- Pani minister schrzaniła przetarg, dzieląc pasmo, które było w jednym kawałku. Przetarg powinien zostać unieważniony i zrobiony porządnie – powiedział dziś o Magdalenie Gaj, prezes Urzędu Komunikacji Elektronicznej Andrzej Piotrowski, ekspert Centrum im. Adama Smitha. Odniósł się w ten sposób do trwającego przetargu na częstotliwości 1800 MHz (tzw. LTE), w którym UKE rozdysponowuje 5 paczek po 5 MHz każda pasma, zastrzegając, że jeden podmiot może zdobyć nie więcej niż trzy.
Według Piotrowskiego, który wziął udział w konsultacjach poprzedzających ogłoszenie przetargu, 20 MHz to podstawa dla świadczenia usług ultraszybkiego mobilnego Internetu w technologii LTE. Ocenił też, że operatorzy nie zabiegali o możliwość zdobycia paczki o takiej wielkości, bo: "łatwiej jest dokopać konkurentowi, niż uciec do przodu".
Krytykował przetarg także za inne uwarunkowania. Także za to, że opłaty za pasmo mają być wysokie. - Optymalnym rozwiązaniem byłoby, gdyby administracja wycofała się z rozwiązania, a szczególnie z tak wysokich opłat. One potem obciążą nas – użytkowników - mówił. Uniknął jednak oceny, ile jego zdaniem za częstotliwości będzie musiał zapłacić np. P4, operator sieci Play.
Wbrew opiniom niektórych, sądzi on też, że warunki przetargu nie są preferencyjne dla nowych graczy, którzy walczą ceną o klientów i zwykle zwiększają konkurencję na rynku. - Ten przetarg został ogłoszony, w sposób bardzo niekorzystny dla konsumentów.
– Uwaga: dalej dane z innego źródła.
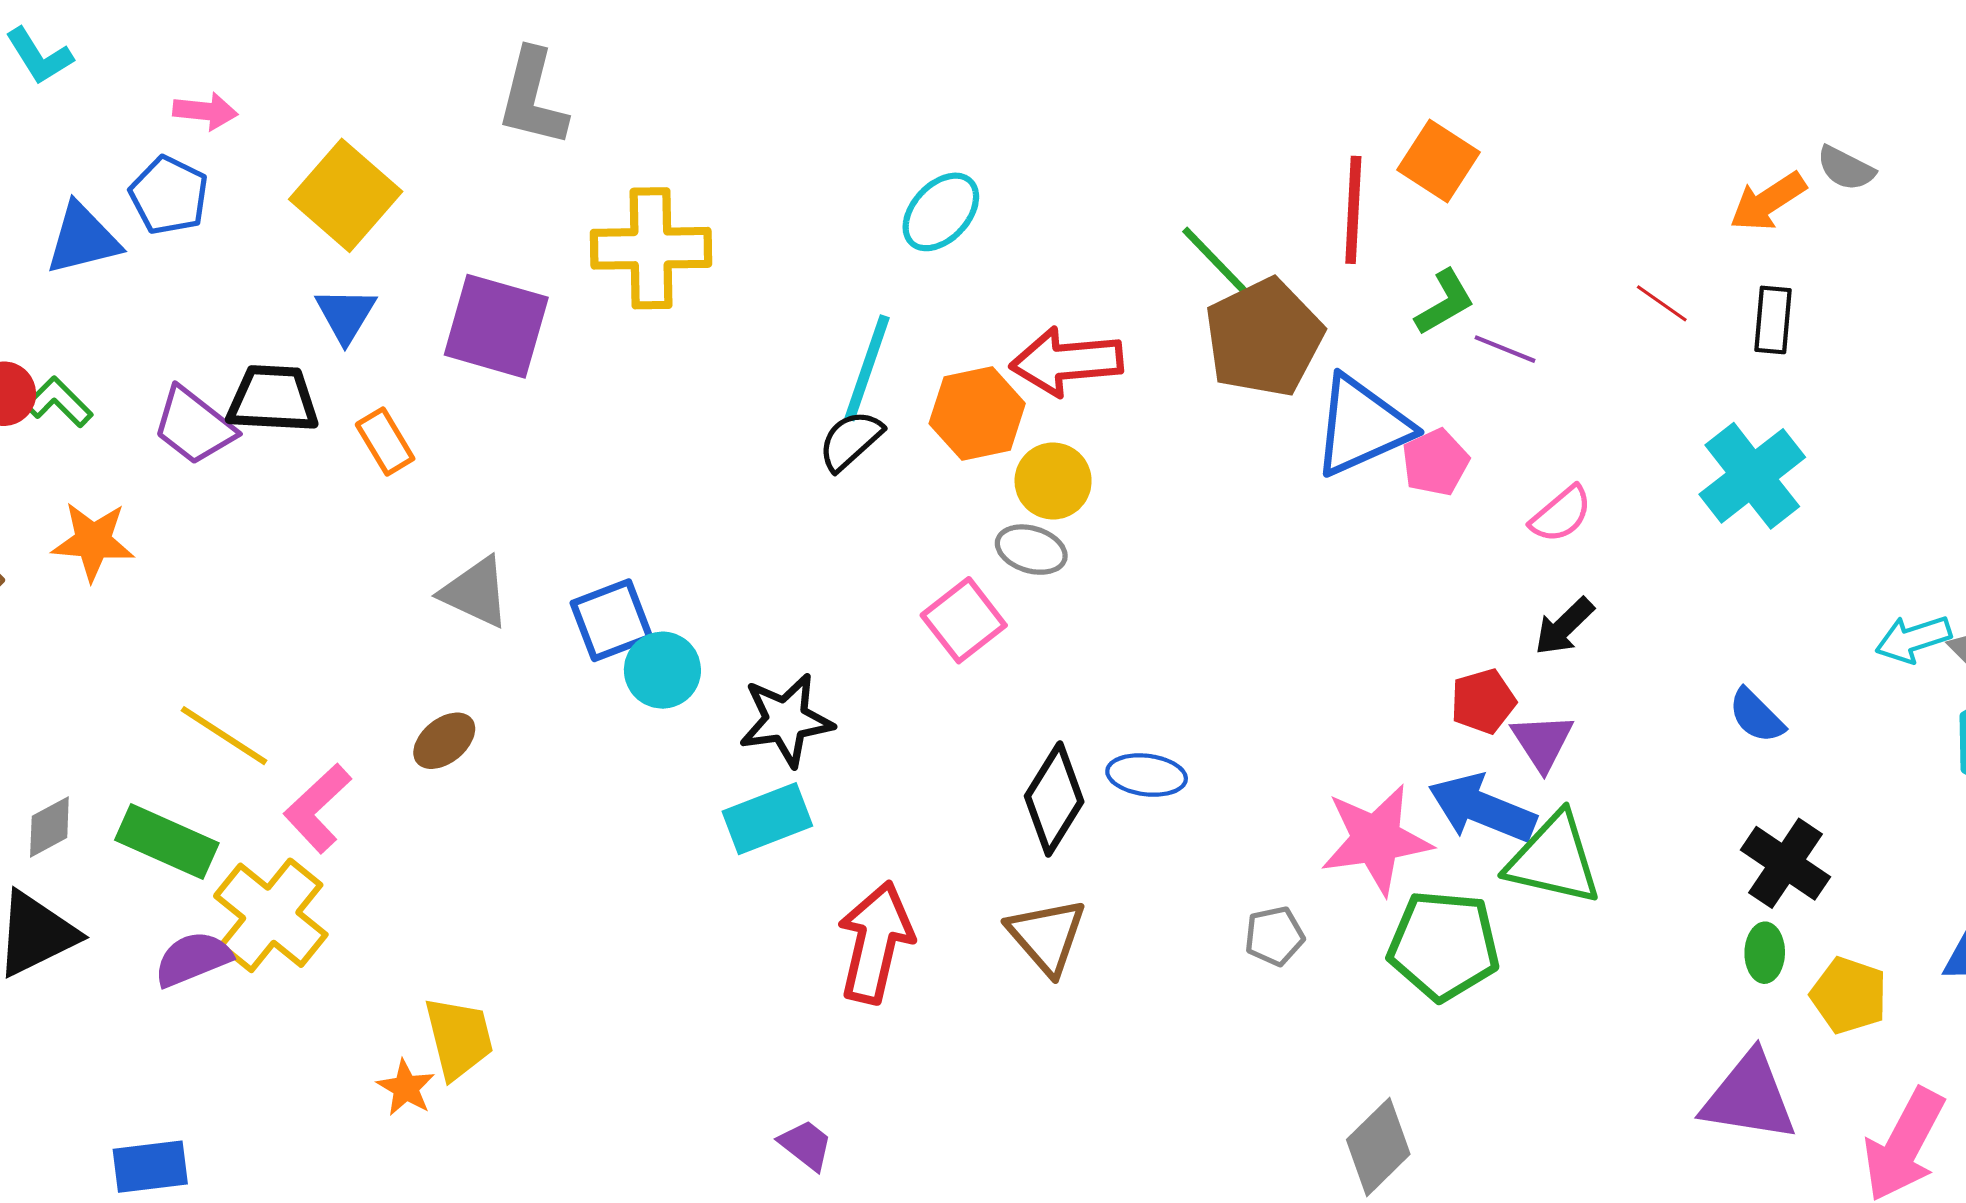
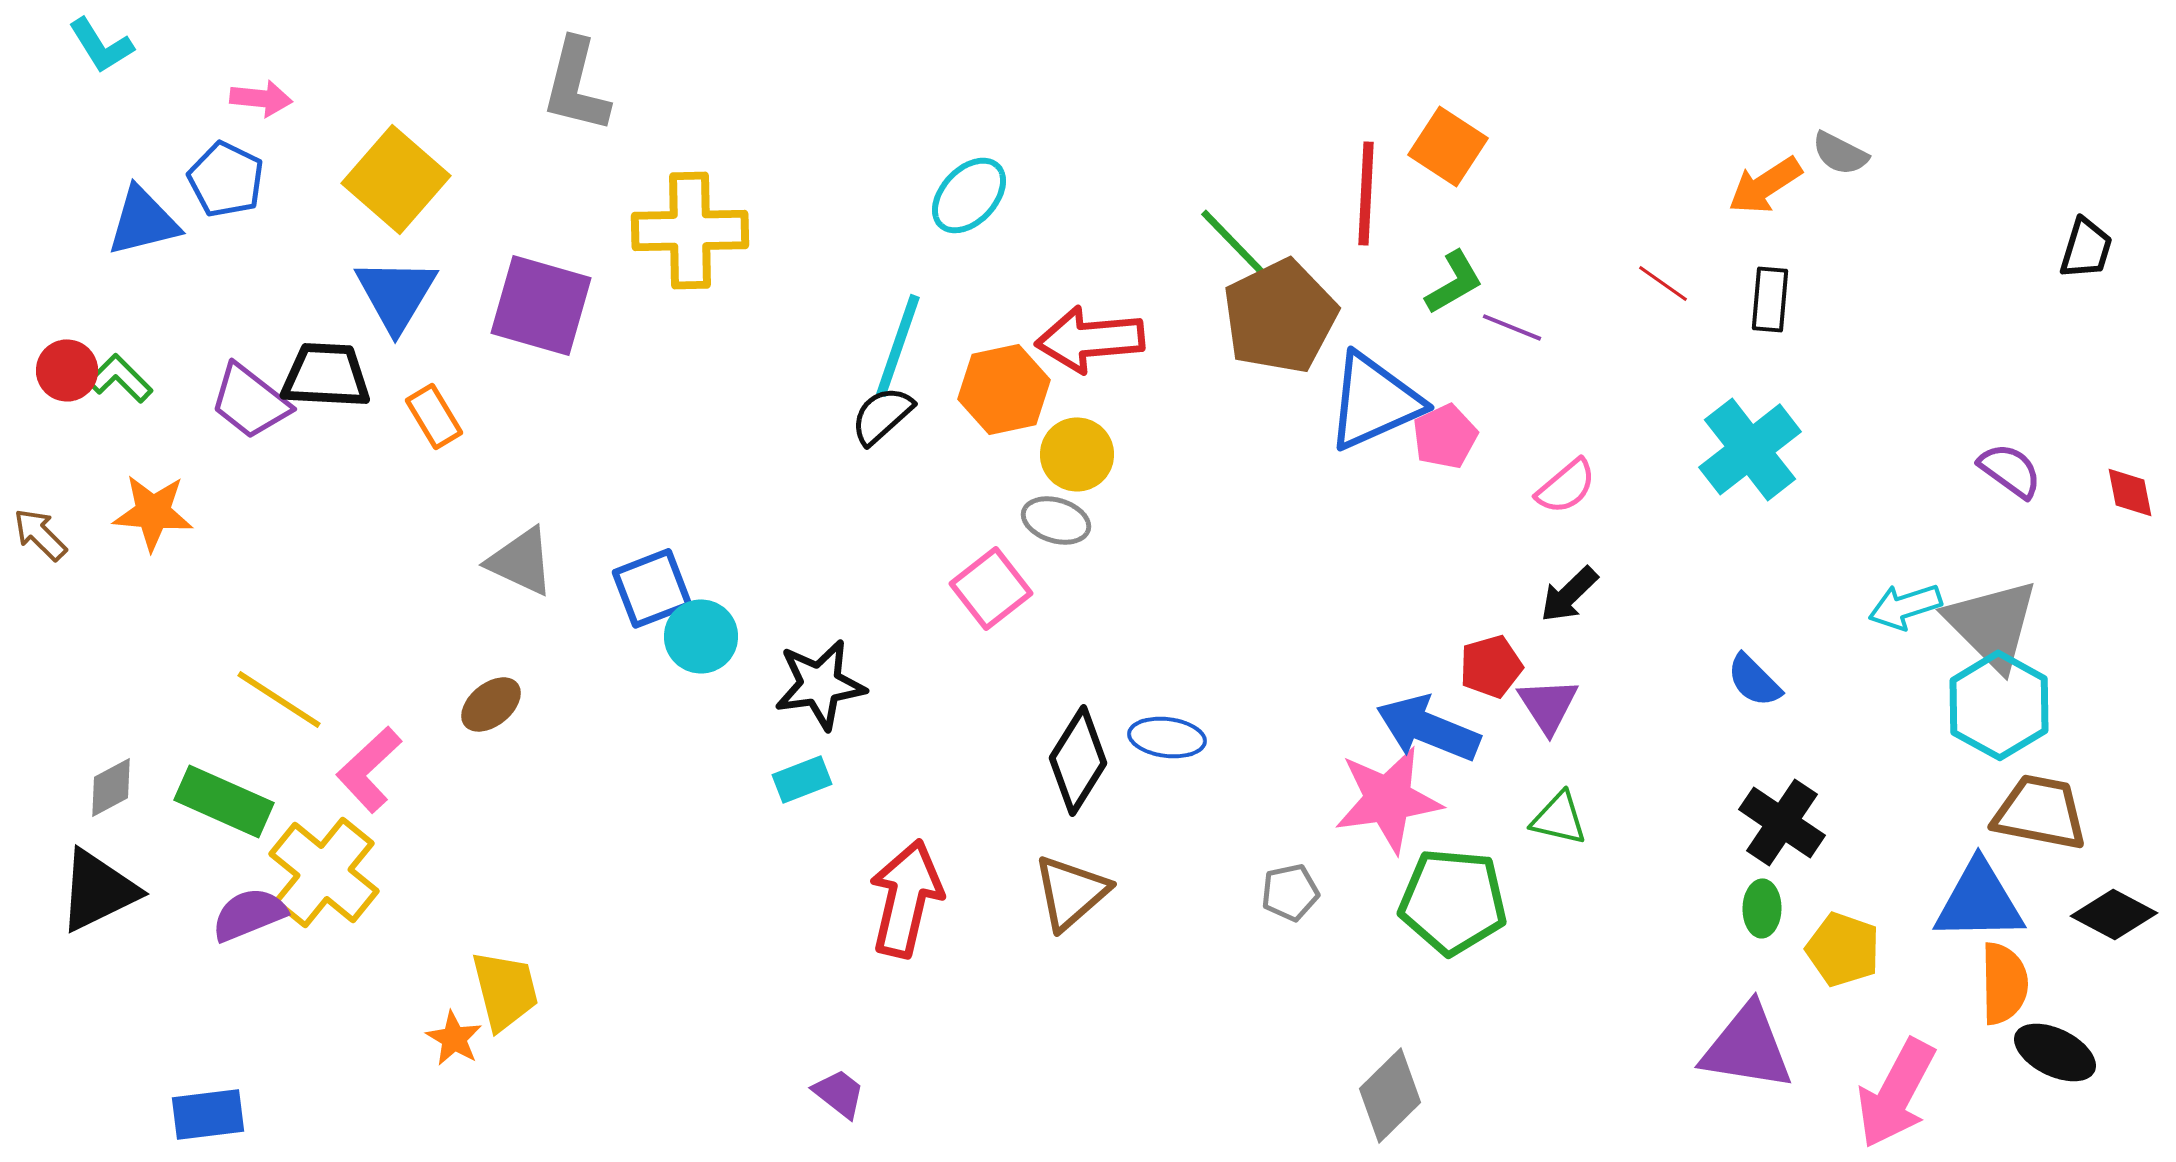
blue triangle: (346, 315) -> (396, 294), size x1.4
blue arrow: (1482, 808) -> (1428, 728), moved
cyan rectangle: (767, 819) -> (802, 779), size x0.7
green triangle: (1554, 859) -> (1559, 818), size x0.6
brown triangle: (1047, 936) -> (1071, 892), turned 30

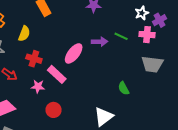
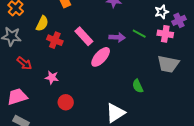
pink ellipse: (74, 53) -> (101, 57), moved
red cross: (34, 59) -> (55, 40), moved
pink rectangle: (57, 74) -> (84, 36), moved

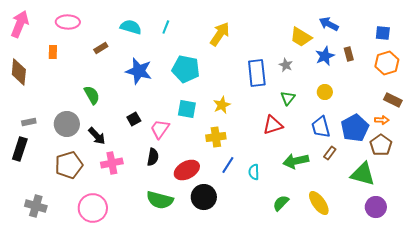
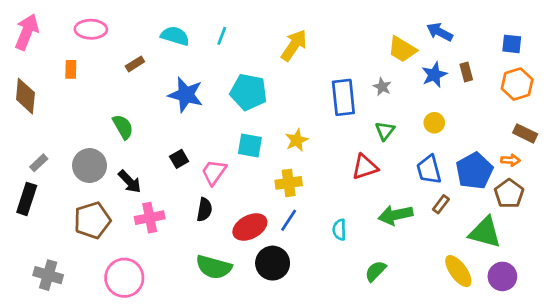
gray rectangle: (29, 122) -> (39, 163), turned -32
blue line: (228, 165) -> (289, 220), moved
yellow ellipse: (319, 203) -> (458, 271), moved

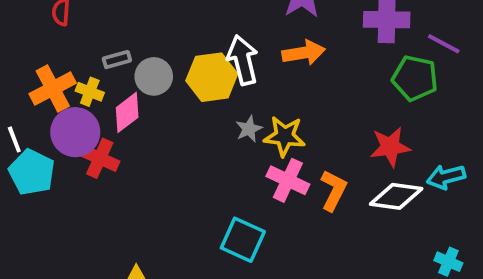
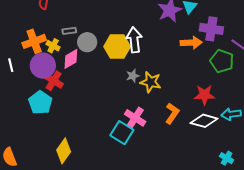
orange arrow: (304, 53) -> (191, 43), moved
cyan pentagon: (32, 172) -> (40, 103), moved
pink cross: (288, 180) -> (135, 118), moved

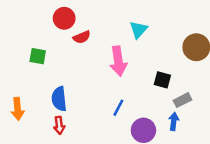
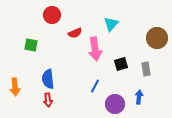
red semicircle: (82, 37) -> (75, 33), moved
black square: (162, 80) -> (121, 64), moved, turned -32
gray rectangle: (182, 100) -> (146, 69), moved, turned -72

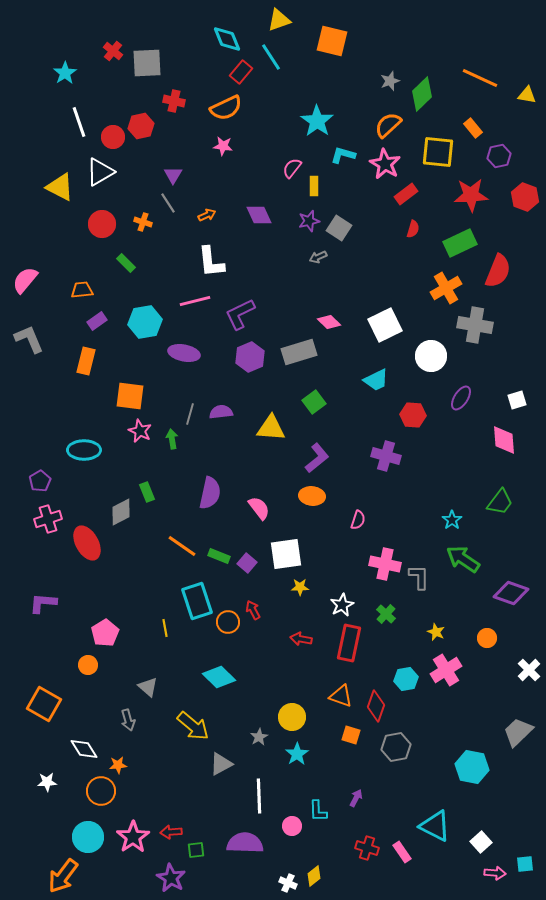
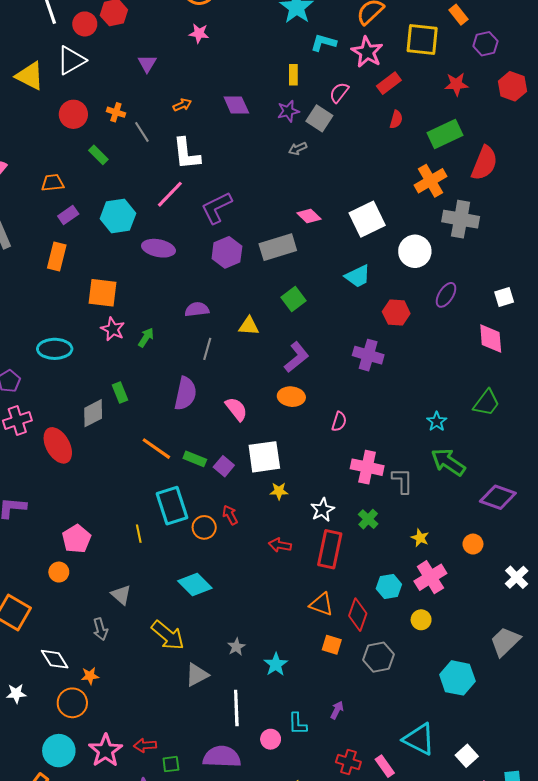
pink semicircle: (292, 168) -> (339, 92), moved
red star: (471, 195) -> (456, 84), size x0.7
gray line: (168, 203) -> (142, 132), moved
pink line: (195, 301) -> (170, 194), turned -32
gray line: (190, 414) -> (207, 349), moved
yellow triangle: (271, 428) -> (249, 326), size x0.7
green arrow: (172, 439) -> (146, 337), turned 42
yellow circle: (292, 717) -> (421, 620), moved, size x0.7

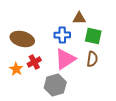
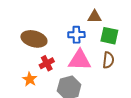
pink triangle: (65, 59) -> (80, 60), turned 35
orange star: (16, 69) -> (30, 79), moved

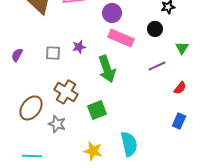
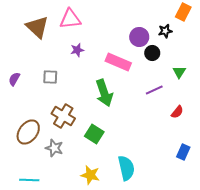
purple circle: (112, 13) -> (139, 37), moved
purple star: (79, 47) -> (77, 50), moved
green square: (97, 110) -> (94, 134), turned -36
blue rectangle: (179, 121) -> (183, 152), moved

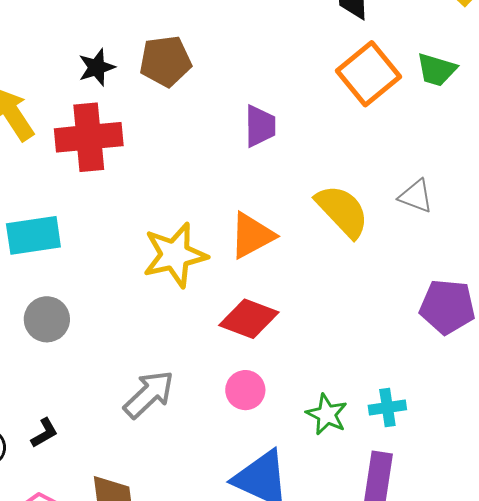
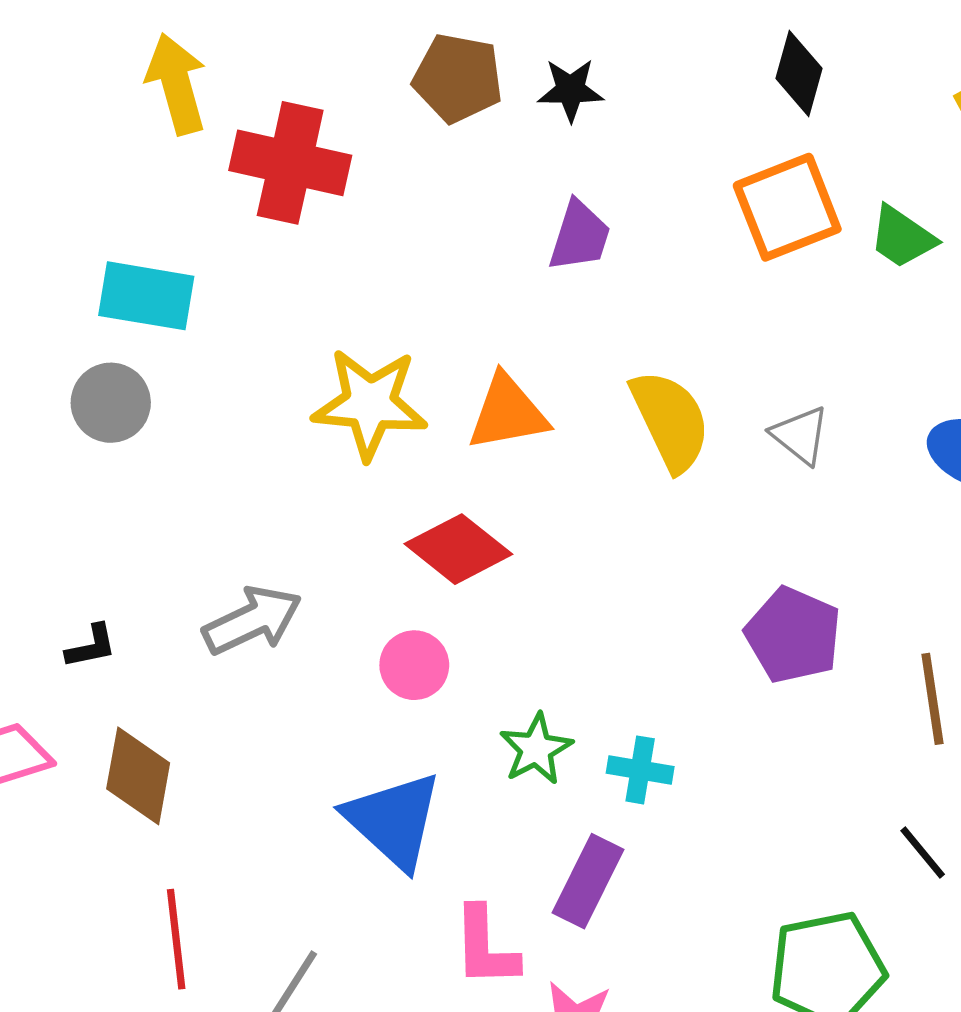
black star: (97, 67) -> (571, 90), moved
gray circle: (47, 319) -> (111, 403), moved
black L-shape: (44, 433) -> (91, 646), moved

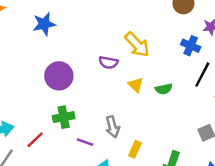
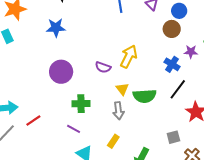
yellow arrow: (137, 45) -> (129, 57), turned -120
green semicircle: (164, 89) -> (145, 96), size x1.6
green cross: (64, 117) -> (81, 104), moved
gray arrow: (112, 127) -> (118, 111), moved

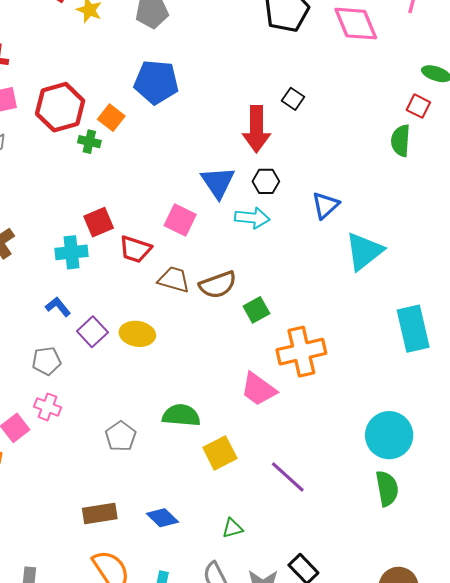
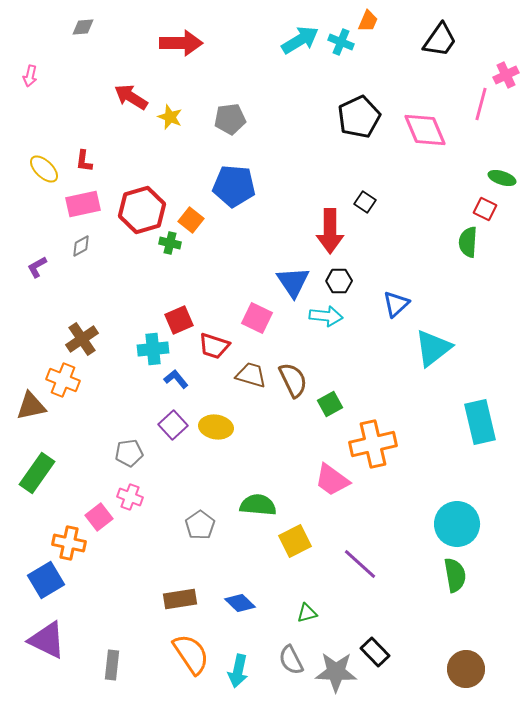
brown semicircle: (218, 285) -> (293, 380), turned -96
blue L-shape: (58, 307) -> (176, 379), moved

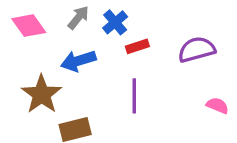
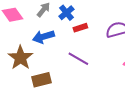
purple line: (134, 96) -> (78, 59), turned -60

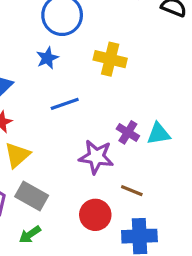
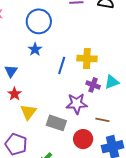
yellow cross: (110, 59) -> (87, 59), moved
blue line: (65, 104) -> (62, 65), moved, turned -42
gray rectangle: (32, 196) -> (56, 123), moved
Nie preferuje challengerów – powiedział.
Wskazywał na ryzyko i nadzieje związane z tym, że główny głos w rozstrzygnięciu przetargu pozostawiono Urzędowi Ochrony Konkurencji i Konsumentów. - Opinia UOKIK może jeszcze sytuację uratować, bo może przeważyć – mówił. Z drugiej strony sugerował, że kawałek pasma może trafić się podmiotowi, który na pierwszy rzut oka nie miał szans wygrać przetargu.